[[ Dataset excerpts open ]]

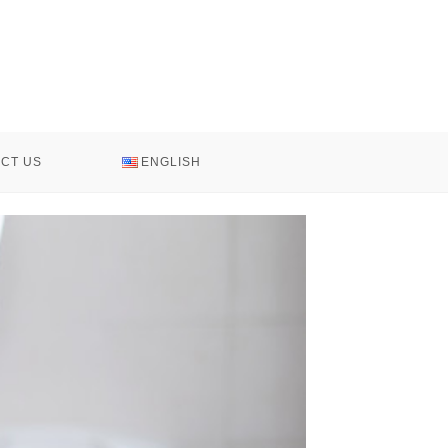
CT US
ENGLISH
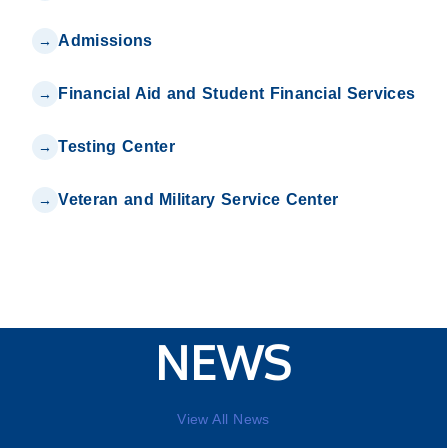
Admissions
Financial Aid and Student Financial Services
Testing Center
Veteran and Military Service Center
NEWS
View All News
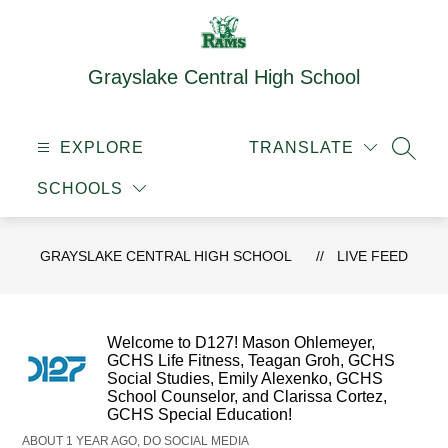
Skip
to
content
Grayslake Central High School
EXPLORE
TRANSLATE
SEAR
SCHOOLS
GRAYSLAKE CENTRAL HIGH SCHOOL
LIVE FEED
Welcome to D127! Mason Ohlemeyer,
GCHS Life Fitness, Teagan Groh, GCHS
Social Studies, Emily Alexenko, GCHS
School Counselor, and Clarissa Cortez,
GCHS Special Education!
ABOUT 1 YEAR AGO, DO SOCIAL MEDIA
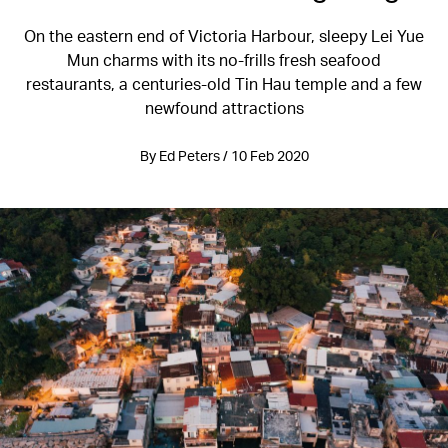
On the eastern end of Victoria Harbour, sleepy Lei Yue
Mun charms with its no-frills fresh seafood
restaurants, a centuries-old Tin Hau temple and a few
newfound attractions
By Ed Peters / 10 Feb 2020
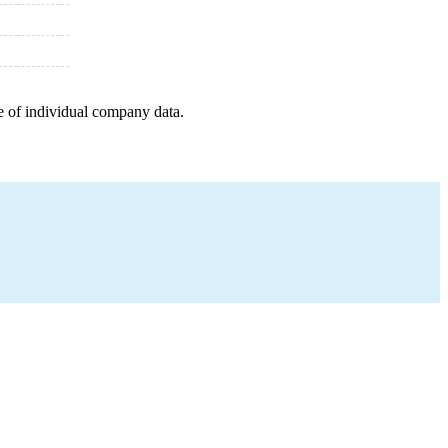
e of individual company data.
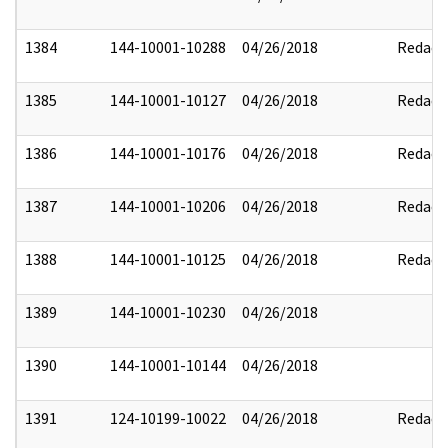
1384
144-10001-10288
04/26/2018
Redact
1385
144-10001-10127
04/26/2018
Redact
1386
144-10001-10176
04/26/2018
Redact
1387
144-10001-10206
04/26/2018
Redact
1388
144-10001-10125
04/26/2018
Redact
1389
144-10001-10230
04/26/2018
1390
144-10001-10144
04/26/2018
1391
124-10199-10022
04/26/2018
Redact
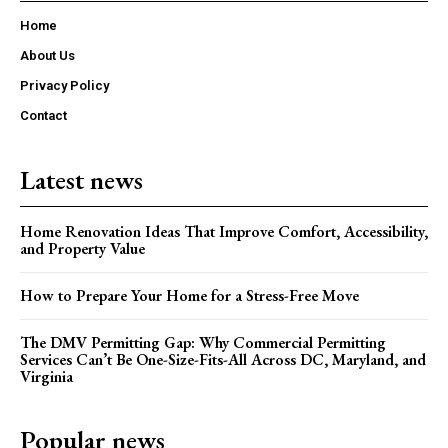
Home
About Us
Privacy Policy
Contact
Latest news
Home Renovation Ideas That Improve Comfort, Accessibility,
and Property Value
How to Prepare Your Home for a Stress-Free Move
The DMV Permitting Gap: Why Commercial Permitting
Services Can’t Be One-Size-Fits-All Across DC, Maryland, and
Virginia
Popular news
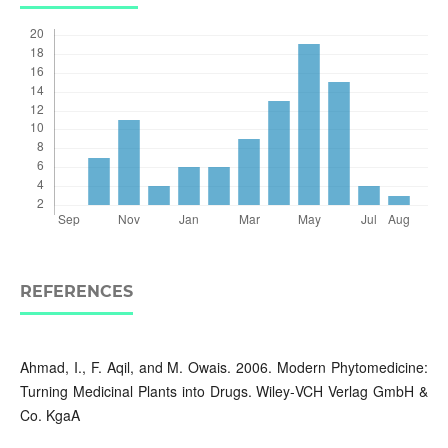
REFERENCES
Ahmad, I., F. Aqil, and M. Owais. 2006. Modern Phytomedicine:
Turning Medicinal Plants into Drugs. Wiley‐VCH Verlag GmbH &
Co. KgaA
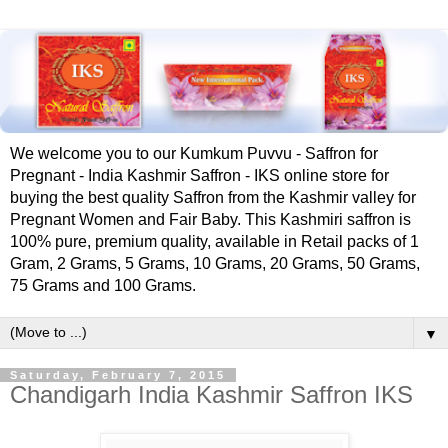
We welcome you to our Kumkum Puvvu - Saffron for
Pregnant - India Kashmir Saffron - IKS online store for
buying the best quality Saffron from the Kashmir valley for
Pregnant Women and Fair Baby. This Kashmiri saffron is
100% pure, premium quality, available in Retail packs of 1
Gram, 2 Grams, 5 Grams, 10 Grams, 20 Grams, 50 Grams,
75 Grams and 100 Grams.
▼
Saturday, February 7, 2015
Chandigarh India Kashmir Saffron IKS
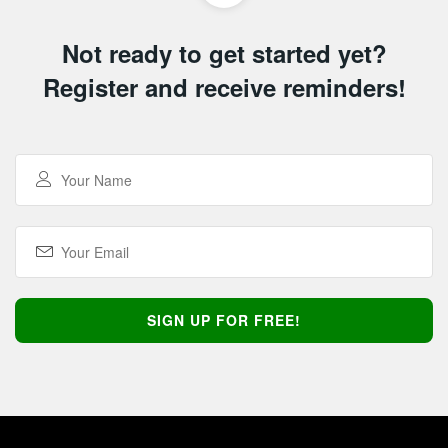
Not ready to get started yet?
Register and receive reminders!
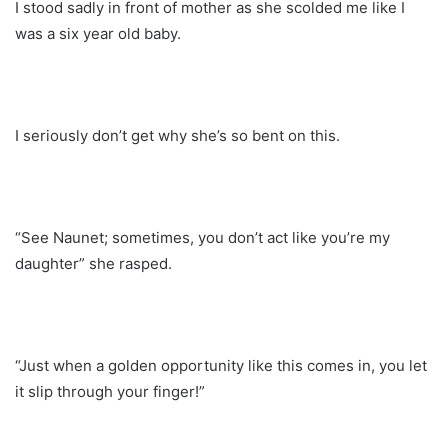
I stood sadly in front of mother as she scolded me like I
was a six year old baby.
I seriously don’t get why she’s so bent on this.
“See Naunet; sometimes, you don’t act like you’re my
daughter” she rasped.
“Just when a golden opportunity like this comes in, you let
it slip through your finger!”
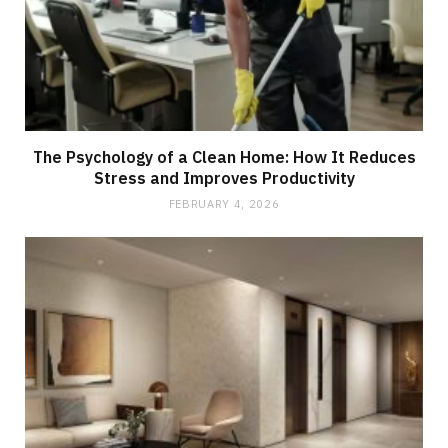
The Psychology of a Clean Home: How It Reduces
Stress and Improves Productivity
FEBRUARY 4, 2026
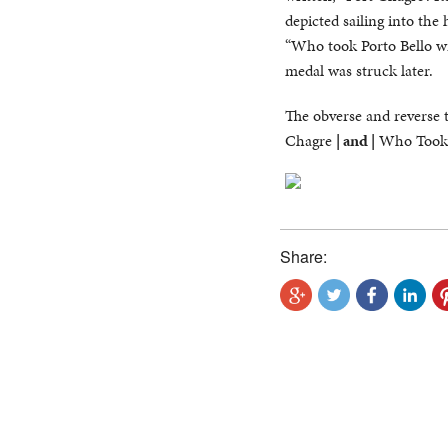
depicted sailing into the
“Who took Porto Bello wi
medal was struck later.
The obverse and reverse 
Chagre
| and |
Who Took P
Share:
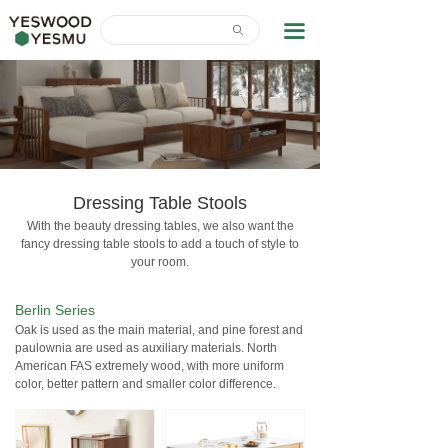
Home
끀
ꄙ
News Center
About Us
Contact Us
Download
Dressing Table Stools
With the beauty dressing tables, we also want the
fancy dressing table stools to add a touch of style to
your room.
Berlin Series
Oak is used as the main material, and pine forest and
paulownia are used as auxiliary materials. North
American FAS extremely wood, with more uniform
color, better pattern and smaller color difference.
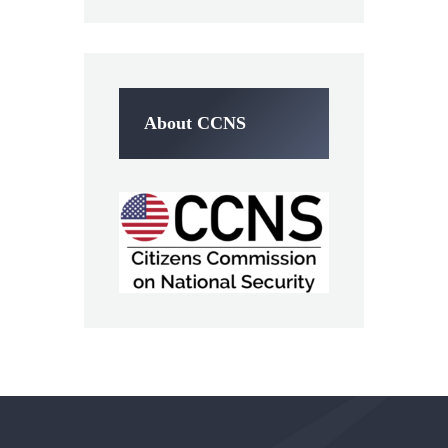
About CCNS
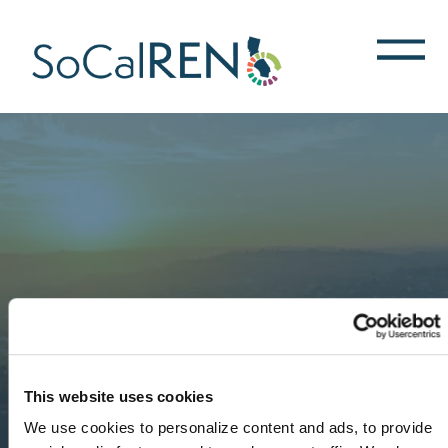
跳
转
到
主
要
内
容
This website uses cookies
We use cookies to personalize content and ads, to provide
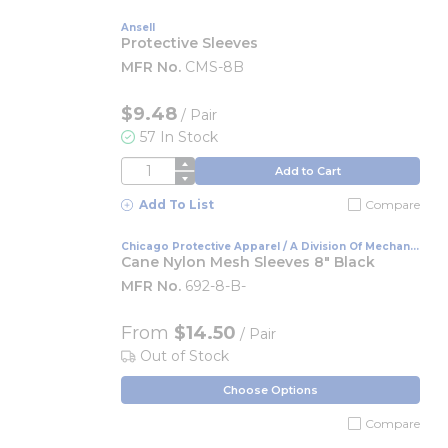
Ansell
Protective Sleeves
MFR No.
CMS-8B
$9.48
/
Pair
57 In Stock
QTY
Add to Cart
Add To List
Compare
Chicago Protective Apparel / A Division Of Mechanix
Wear
Cane Nylon Mesh Sleeves 8" Black
MFR No.
692-8-B-
From
$14.50
/ Pair
Out of Stock
Choose Options
Compare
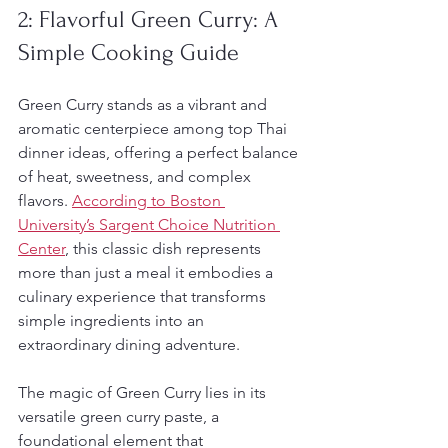
2: Flavorful Green Curry: A 
Simple Cooking Guide
Green Curry stands as a vibrant and 
aromatic centerpiece among top Thai 
dinner ideas, offering a perfect balance 
of heat, sweetness, and complex 
flavors. 
According to Boston 
University’s Sargent Choice Nutrition 
Center
, this classic dish represents 
more than just a meal it embodies a 
culinary experience that transforms 
simple ingredients into an 
extraordinary dining adventure.
The magic of Green Curry lies in its 
versatile green curry paste, a 
foundational element that 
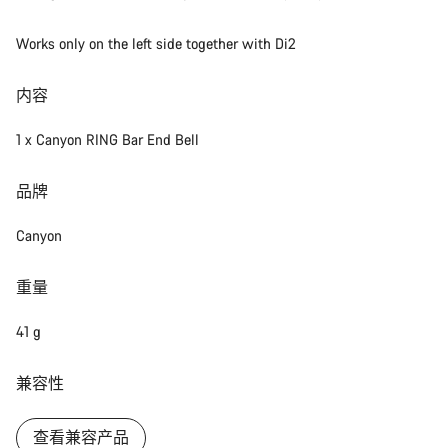
Works only on the left side together with Di2
内容
1 x Canyon RING Bar End Bell
品牌
Canyon
重量
41 g
兼容性
查看兼容产品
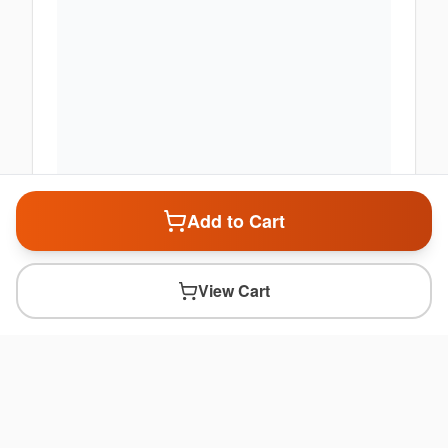
Add to Cart
View Cart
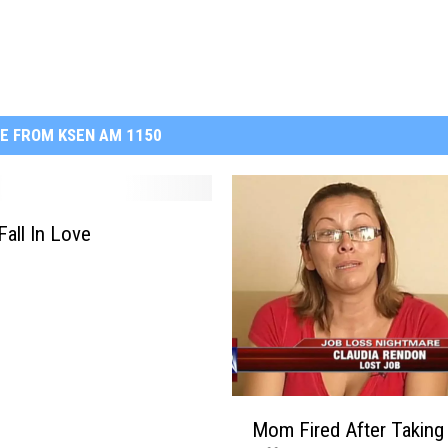
E FROM KSEN AM 1150
Fall In Love
M
Mom Fired After Taking
o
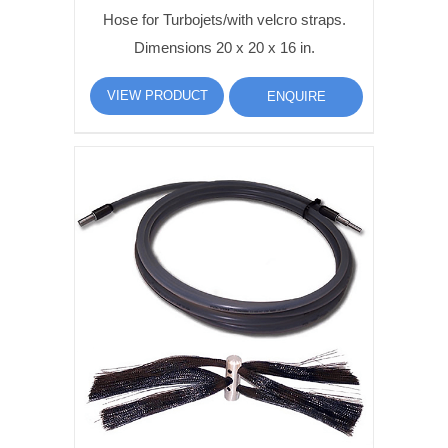
Hose for Turbojets/with velcro straps.
Dimensions 20 x 20 x 16 in.
VIEW PRODUCT
ENQUIRE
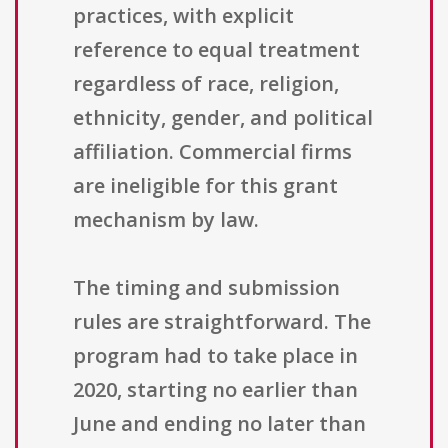
practices, with explicit
reference to equal treatment
regardless of race, religion,
ethnicity, gender, and political
affiliation. Commercial firms
are ineligible for this grant
mechanism by law.
The timing and submission
rules are straightforward. The
program had to take place in
2020, starting no earlier than
June and ending no later than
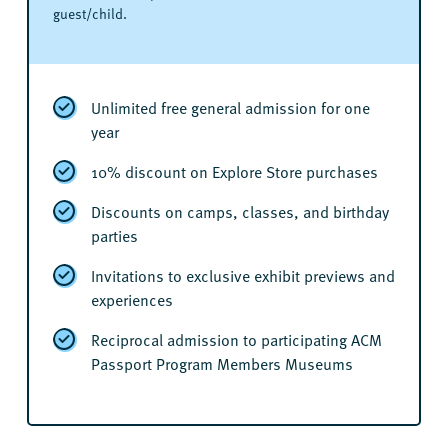
guest/child.
Unlimited free general admission for one
year
10% discount on Explore Store purchases
Discounts on camps, classes, and birthday
parties
Invitations to exclusive exhibit previews and
experiences
Reciprocal admission to participating ACM
Passport Program Members Museums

[[ Dataset excerpts closed ]]

Repeat the material verbatim but without any of its pictures.

**Task output**
CT US
ENGLISH
Admissions
Financial Aid and Student Financial Services
Testing Center
Veteran and Military Service Center
NEWS
View All News
Skip
to
content
Grayslake Central High School
EXPLORE
TRANSLATE
SEAR
SCHOOLS
GRAYSLAKE CENTRAL HIGH SCHOOL
LIVE FEED
Welcome to D127! Mason Ohlemeyer,
GCHS Life Fitness, Teagan Groh, GCHS
Social Studies, Emily Alexenko, GCHS
School Counselor, and Clarissa Cortez,
GCHS Special Education!
ABOUT 1 YEAR AGO, DO SOCIAL MEDIA
On the eastern end of Victoria Harbour, sleepy Lei Yue
Mun charms with its no-frills fresh seafood
restaurants, a centuries-old Tin Hau temple and a few
newfound attractions
By Ed Peters / 10 Feb 2020
e of individual company data.
1384
144-10001-10288
04/26/2018
Redact
1385
144-10001-10127
04/26/2018
Redact
1386
144-10001-10176
04/26/2018
Redact
1387
144-10001-10206
04/26/2018
Redact
1388
144-10001-10125
04/26/2018
Redact
1389
144-10001-10230
04/26/2018
1390
144-10001-10144
04/26/2018
1391
124-10199-10022
04/26/2018
Redact
Home
About Us
Privacy Policy
Contact
Latest news
Home Renovation Ideas That Improve Comfort, Accessibility,
and Property Value
How to Prepare Your Home for a Stress-Free Move
The DMV Permitting Gap: Why Commercial Permitting
Services Can’t Be One-Size-Fits-All Across DC, Maryland, and
Virginia
Popular news
REFERENCES
Ahmad, I., F. Aqil, and M. Owais. 2006. Modern Phytomedicine:
Turning Medicinal Plants into Drugs. Wiley‐VCH Verlag GmbH &
Co. KgaA
We welcome you to our Kumkum Puvvu - Saffron for
Pregnant - India Kashmir Saffron - IKS online store for
buying the best quality Saffron from the Kashmir valley for
Pregnant Women and Fair Baby. This Kashmiri saffron is
100% pure, premium quality, available in Retail packs of 1
Gram, 2 Grams, 5 Grams, 10 Grams, 20 Grams, 50 Grams,
75 Grams and 100 Grams.
▼
Saturday, February 7, 2015
Chandigarh India Kashmir Saffron IKS
Not ready to get started yet?
Register and receive reminders!
I stood sadly in front of mother as she scolded me like I
was a six year old baby.
I seriously don’t get why she’s so bent on this.
“See Naunet; sometimes, you don’t act like you’re my
daughter” she rasped.
“Just when a golden opportunity like this comes in, you let
it slip through your finger!”
The Psychology of a Clean Home: How It Reduces
Stress and Improves Productivity
FEBRUARY 4, 2026
depicted sailing into the
“Who took Porto Bello wi
medal was struck later.
The obverse and reverse 
Chagre
| and |
Who Took P
Share:
Home
끀
ꄙ
News Center
About Us
Contact Us
Download
Dressing Table Stools
With the beauty dressing tables, we also want the
fancy dressing table stools to add a touch of style to
your room.
Berlin Series
Oak is used as the main material, and pine forest and
paulownia are used as auxiliary materials. North
American FAS extremely wood, with more uniform
color, better pattern and smaller color difference.
About CCNS
跳
转
到
主
要
内
容
This website uses cookies
We use cookies to personalize content and ads, to provide
Ansell
Protective Sleeves
MFR No.
CMS-8B
$9.48
/
Pair
57 In Stock
QTY
Add to Cart
Add To List
Compare
Chicago Protective Apparel / A Division Of Mechanix
Wear
Cane Nylon Mesh Sleeves 8" Black
MFR No.
692-8-B-
From
$14.50
/ Pair
Out of Stock
Choose Options
Compare
2: Flavorful Green Curry: A 
Simple Cooking Guide
Green Curry stands as a vibrant and 
aromatic centerpiece among top Thai 
dinner ideas, offering a perfect balance 
of heat, sweetness, and complex 
flavors. 
According to Boston 
University’s Sargent Choice Nutrition 
Center
, this classic dish represents 
more than just a meal it embodies a 
culinary experience that transforms 
simple ingredients into an 
extraordinary dining adventure.
The magic of Green Curry lies in its 
versatile green curry paste, a 
foundational element that 
Works only on the left side together with Di2
内容
1 x Canyon RING Bar End Bell
品牌
Canyon
重量
41 g
兼容性
查看兼容产品
Add to Cart
View Cart
E FROM KSEN AM 1150
Fall In Love
M
Mom Fired After Taking
o
Hose for Turbojets/with velcro straps.
Dimensions 20 x 20 x 16 in.
VIEW PRODUCT
ENQUIRE
practices, with explicit
reference to equal treatment
regardless of race, religion,
ethnicity, gender, and political
affiliation. Commercial firms
are ineligible for this grant
mechanism by law.
The timing and submission
rules are straightforward. The
program had to take place in
2020, starting no earlier than
June and ending no later than
guest/child.
Unlimited free general admission for one
year
10% discount on Explore Store purchases
Discounts on camps, classes, and birthday
parties
Invitations to exclusive exhibit previews and
experiences
Reciprocal admission to participating ACM
Passport Program Members Museums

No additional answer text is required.